Here are some types of running water filters:

  • Filter jugs: they are good for filtering small quantities of water; they have low costs and do not have the problem of installation. Some filters are slow, tend to clog and have a limited duration over time;
  • Filters on the tap: for filtering drinking water and for cooking. They are easy to install and allow you to switch from filtered to unfiltered water and vice versa. This type of filter is not applicable to all taps and can slow down the flow of water;
  • Filters under the sink: they allow you to filter large quantities of water without excessive bulk. They take up space under the sink and require plumbing changes.
  • Kitchen countertop filters: filter large quantities of water without modifying the pipes; it is more difficult for them to clog up than jugs or filters on taps. They can be cluttered on the kitchen counter.
  • Filters for the whole house: installation must be carried out by professionals; they remove rust and chlorine from all the water in the house and any other deposits, even if not all the dangerous metals that may be present. They are long lasting.

 


Running waters: reverse osmosis

They deserve a separate discussion reverse osmosis filters. For their use it is foreseen the modification of some pipes and the installation of a special tool under the sink: running water in it will pass through a special membrane that removes particles and contaminants.


Reverse osmosis filters must be periodically disinfected, sanitized and replaced with precise cadences; work with slowness, they take up a lot of space and waste from 3 to 5 liters of water per liter filtered.

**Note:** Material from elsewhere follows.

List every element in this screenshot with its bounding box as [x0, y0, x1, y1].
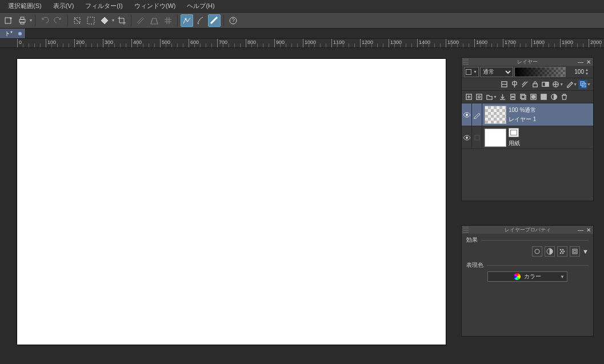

Some reverse osmosis purifiers add ions to the water to make it alkaline: we talk about ionized water, which is also obtained by means of special tools (ionizers) to be applied to taps or to pre-existing filters.

There are various disputes over the beneficial effects of alkaline water, that we limit ourselves to briefly listing:

  • counteract theacidity of the body,
  • improve the health ofintestine,
  • increase the effectiveness of antioxidants.